We can also look to Europe to see how the Trump administration’s restrictive immigration policies can set migrants up for health crises down the road. The Lancet published a study a couple weeks ago assessed the migration policies of high-income countries around the world that found that restrictive entry policies such as detention have been damaging to the mental health of undocumented immigrants. Restrictive policies against immigrants once they entered a country also led to worse health outcomes. At the hearing yesterday, Representative Lauren Underwood pressed Nielsen on whether the administration was aware and had considered how children would be harmed by being separated from their families. “Tearing kids and their parents apart is immoral, ma’am,” said Underwood. “It’s un-American and it’s just plain wrong.”
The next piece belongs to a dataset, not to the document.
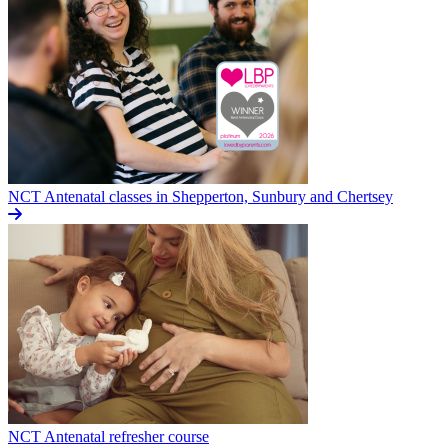
NCT Antenatal classes in Shepperton, Sunbury and Chertsey
NCT Antenatal refresher course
If there was a moment of clarity at Wednesday’s hearing, it came from Al Green, a Democrat from Texas. “There are those who believe that we already have too many people of color in this country,” Green said. “And these—one of whom happens to be the President of the United States of America—would institute policies that will prevent people of color from coming to this country. White babies would not be treated the way these babies of color are being treated, Madam Secretary. This is about color.”